» Problem
Find the word "Tamron" in the records and copy every line where it occurs.

» Records for the exercise
* * * * * * * * *
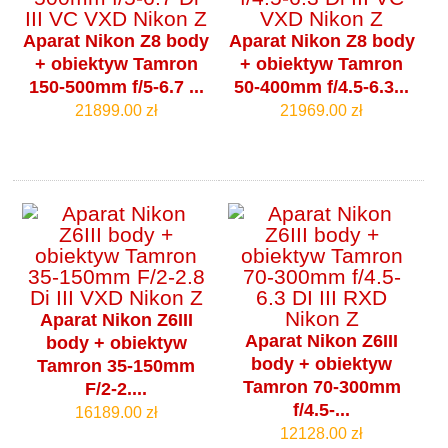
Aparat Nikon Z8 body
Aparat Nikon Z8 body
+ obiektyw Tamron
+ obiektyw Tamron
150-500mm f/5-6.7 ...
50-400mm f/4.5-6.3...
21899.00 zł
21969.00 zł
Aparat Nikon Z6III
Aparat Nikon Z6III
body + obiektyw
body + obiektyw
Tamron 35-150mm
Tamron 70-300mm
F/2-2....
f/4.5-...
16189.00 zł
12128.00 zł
* * * * * * * * *
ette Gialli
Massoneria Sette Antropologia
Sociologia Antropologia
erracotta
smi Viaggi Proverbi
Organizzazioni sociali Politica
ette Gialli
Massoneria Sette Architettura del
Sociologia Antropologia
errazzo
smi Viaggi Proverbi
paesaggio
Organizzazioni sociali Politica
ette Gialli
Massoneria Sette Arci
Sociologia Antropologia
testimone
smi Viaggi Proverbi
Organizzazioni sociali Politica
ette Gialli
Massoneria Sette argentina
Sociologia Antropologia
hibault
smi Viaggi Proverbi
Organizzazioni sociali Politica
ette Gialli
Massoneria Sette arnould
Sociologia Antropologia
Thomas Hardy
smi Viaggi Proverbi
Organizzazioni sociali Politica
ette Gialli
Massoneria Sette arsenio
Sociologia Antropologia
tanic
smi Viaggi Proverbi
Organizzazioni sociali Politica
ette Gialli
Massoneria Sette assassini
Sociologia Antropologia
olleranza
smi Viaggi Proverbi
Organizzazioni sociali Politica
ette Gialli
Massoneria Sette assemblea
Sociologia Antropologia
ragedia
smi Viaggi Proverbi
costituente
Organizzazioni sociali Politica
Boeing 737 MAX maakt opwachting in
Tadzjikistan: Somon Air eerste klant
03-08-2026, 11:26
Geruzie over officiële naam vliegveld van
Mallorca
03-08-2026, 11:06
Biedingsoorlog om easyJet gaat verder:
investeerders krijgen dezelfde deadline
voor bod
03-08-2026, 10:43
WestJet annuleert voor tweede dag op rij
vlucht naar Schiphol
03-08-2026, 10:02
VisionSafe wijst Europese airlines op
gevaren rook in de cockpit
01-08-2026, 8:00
* * * * * * * * *
» Task solution
+ obiektyw Tamron
+ obiektyw Tamron
Tamron 35-150mm
Tamron 70-300mm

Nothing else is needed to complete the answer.